Parity studies are useful for understanding transmission dynamics, particularly in reference to vector control because older female mosquitoes that have laid eggs (parous) are more likely to transmit malaria parasites than younger ones which have not laid eggs (nulliparous) [48]. Parity rates are calculated as the number of mosquitoes that are parous divided by the total number of mosquitoes dissected. Studies by Mekuria et al. [30] found the overall parity rates from A. albimanus samples collected over a year from outdoor human baits and light traps to be 37.3 % (n = 566). For A. vestitipennis, the parity rates was 20.7 % (n = 169) [30]. Indoor parity rate for A. albimanus and A. vestitipennis was 33.3 % (n = 21) and 35.7 % (n = 56), respectively [30]. When mosquito biting data from the human bait catch-nights was divided into four quarters of the night (Q1: 18:00–21:00; Q2: 21:00–00:00; Q3: 00:00–03:00; Q4: 03:00–06:00) significant differences in the parity distribution (Q1% parous = 39, n1 = 90; Q2% parous = 45, n2 = 230; Q3% parous = 30, n3 = 135; Q4% parous = 33, n4 = 84) were observed. Parous females comprised a higher proportion of the samples captured in the first two quarters compared to last two quarters. The authors do not provide an explanation for this observation, but this difference in biting may be attributed to the diel emergence (peak activity in a 24-period cycle) of adult mosquitoes from larval sites or the interaction of other behaviours with parity status and blood-feeding such as sugar-feeding or mating behaviour. Desenfant [25] provides the most comprehensive study on mosquito parity in Haiti showing seasonal biting, external/internal biting behaviour and parity for three different sites. Results of his analysis were heterogeneous by site varying in biting within and between nulliparous/parous mosquitoes and external/internal biting location.

The duration of the gonotrophic cycle, defined as the time between mosquitoes taking a blood meal and laying a batch of eggs, is modelled in malaria transmission because it suggests how many blood meals will be taken from a host until it is ready to transmit. The gonotrophic cycle for A. albimanus in Dajabón was 2.6 days [30], while the gonotrophic cycle of A. albimanus from Bellevue was 5.16 days [25]. Assuming a malaria parasite incubation in mosquitoes of 9–12 day; mosquitoes acquire malaria parasites on their first feed; and gonotrophic concordance (i.e. mosquitoes take only one blood meal at set point of each egg development cycles), this would suggest that in Dajabón mosquitoes would take three to four blood meals before transmitting.
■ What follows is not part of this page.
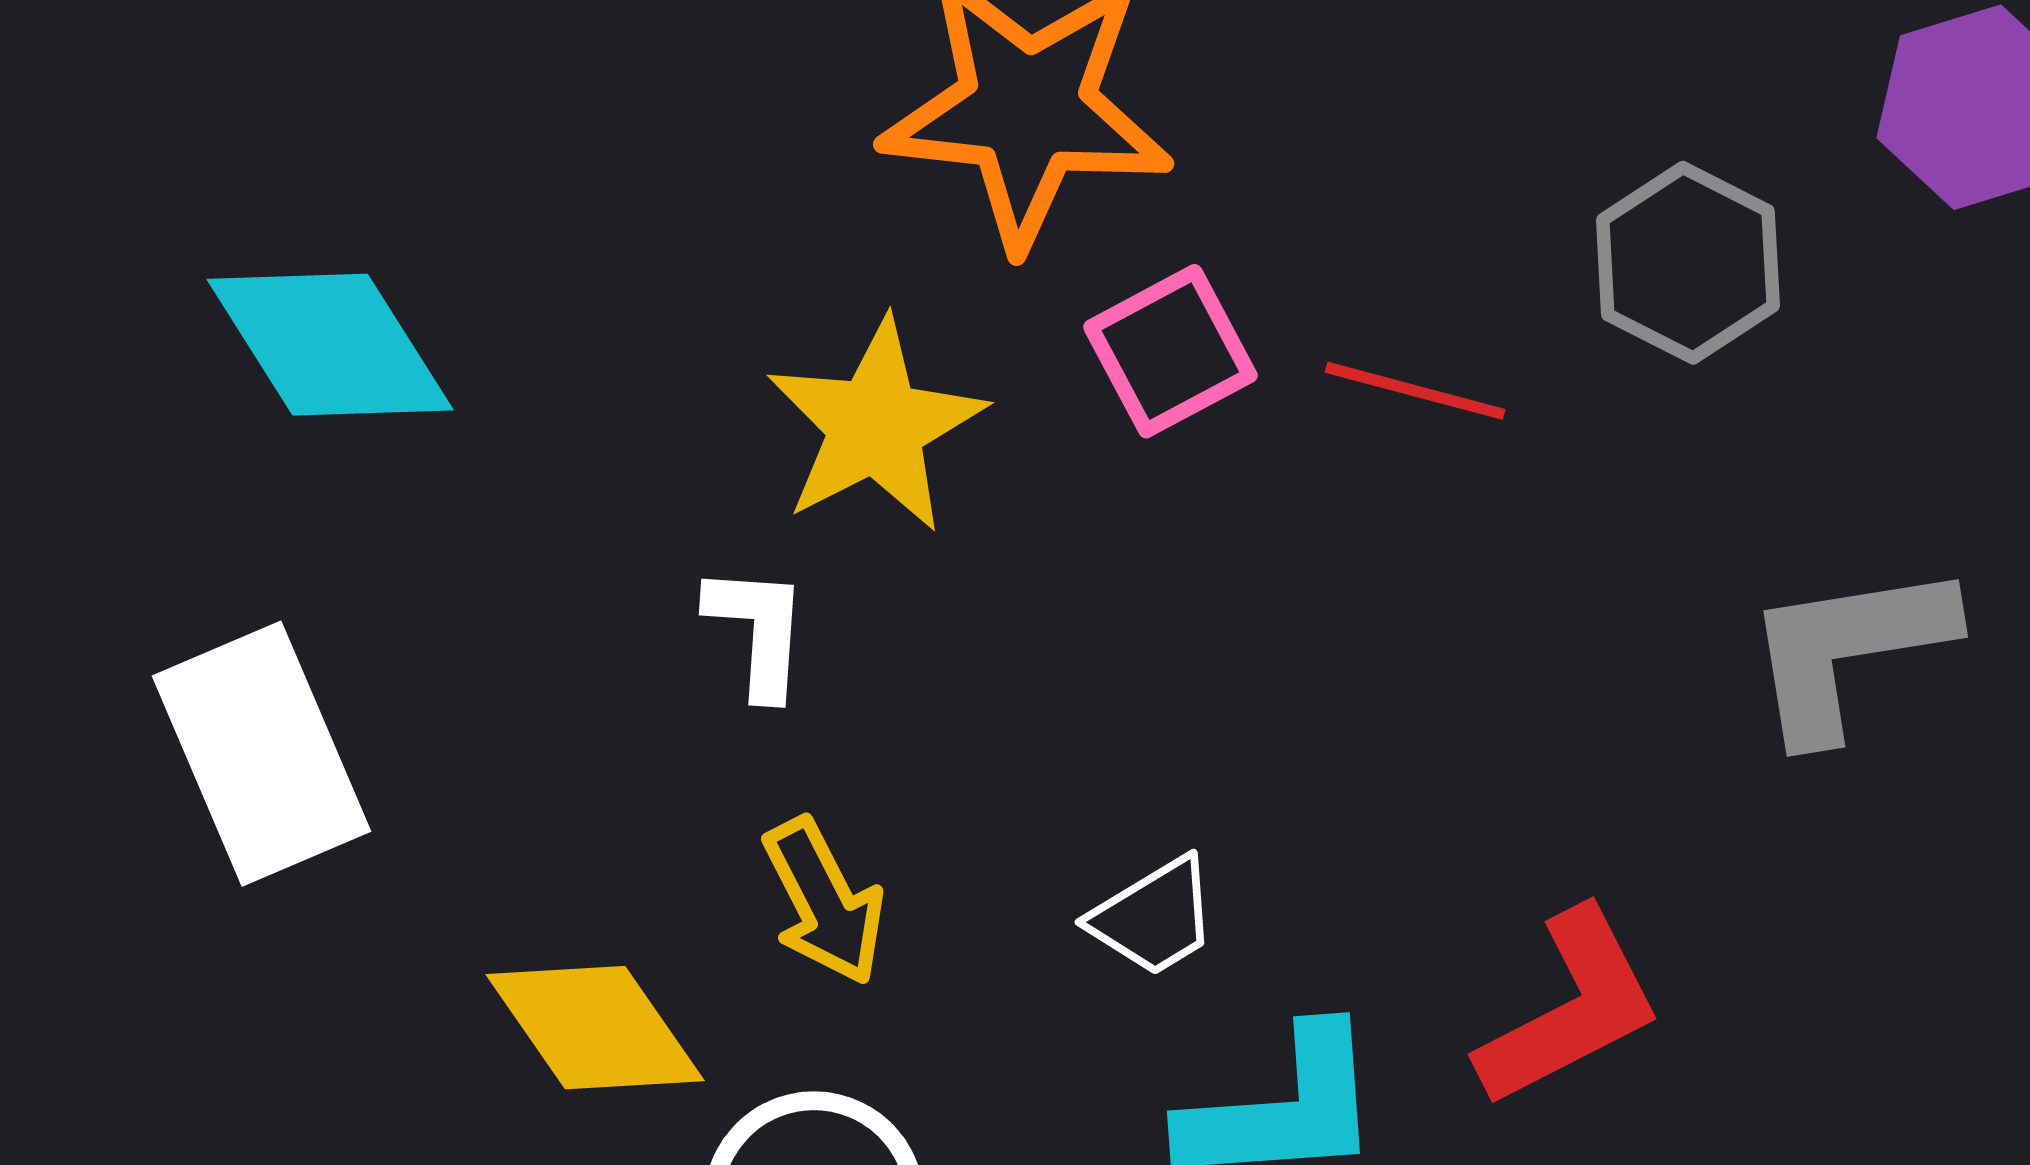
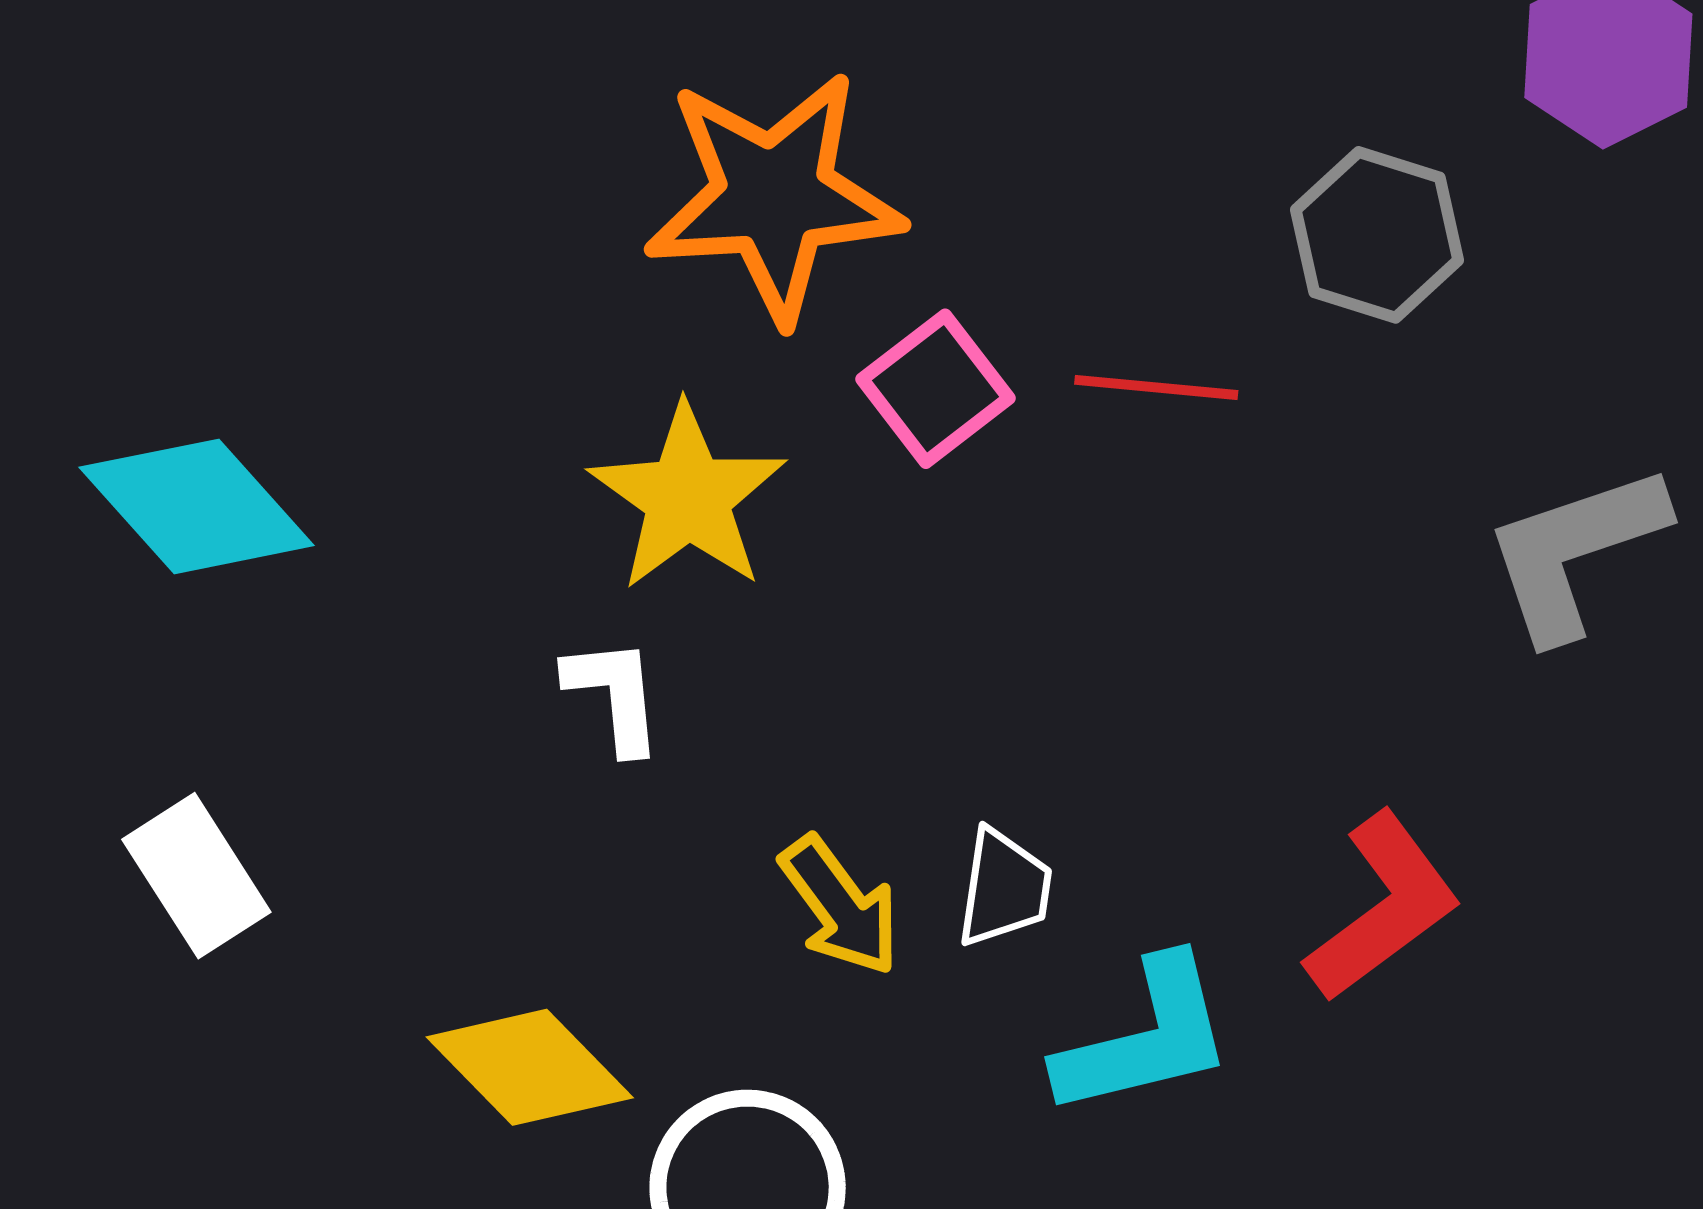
white rectangle: (262, 754) -> (196, 876), size x0.7
yellow arrow: (824, 901) -> (840, 906), moved
white trapezoid: (1154, 917) -> (1004, 888), turned -41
In Bellevue, mosquitoes would take two to three blood meals before transmitting. However it is thought that A. albimanus violate these assumption of gonotrophic concordance by taking multiple meals during a gonotrophic cycle [49, 50] or exhibit two gonotrophic cycles; shorter for parous mosquitoes and longer for nulliparous mosquitoes [51]. The study in Bellevue suggested that nulliparous A. albimanus required a second blood-meal to achieve fully reproductive capacity [25], hence the difference in gonotrophic cycles between Bellevue and Dajabón. When using the gonotrophic cycle and parity rates to calculate daily survival rate, Desenfant [25] reported a survival rate of 0.88 while Mekuria et al. [29] reported a survival rate of 0.68.

Host selection

Studies by Ricciardi in 1971 [52] and Mekuria et al. in 1990 [30] are the only known published data on Anopheles host selection on Hispaniola. The study by Ricciardi used precipitin test and suggested that in areas where there is intensive livestock production, the degree of anthropophily of A. albimanus can be very low (9 meals on humans for 205 meals analysed) [52]. In the study by Mekuria et al., using an animal-baited net trap, the number of A. albimanus, A. crucians, A. grabhamii and A. vestitipennis attracted to a burro, calf, and pigs was determined. In Fig. 3 the animal data was combined with human data from Mekuria et al. to see the trend in biting preference. For A. albimanus and A. vestitipennis, more mosquitoes were captured on burros than humans, calves or pigs. Very few A. crucians and A. grabhamii were captured, but A. grabhamii seemed to favour humans while A. crucians favoured burros and pigs (Fig. 3).
Fig. 3

Anopheles species and abundance from animal-baited and human-baited traps in Dajabón, Dominican Republic in 1988. Number in table below are mosquito density per trap-nights for the burro, calf, human and pig are 5, 8, 10 and 7 nights, respectively.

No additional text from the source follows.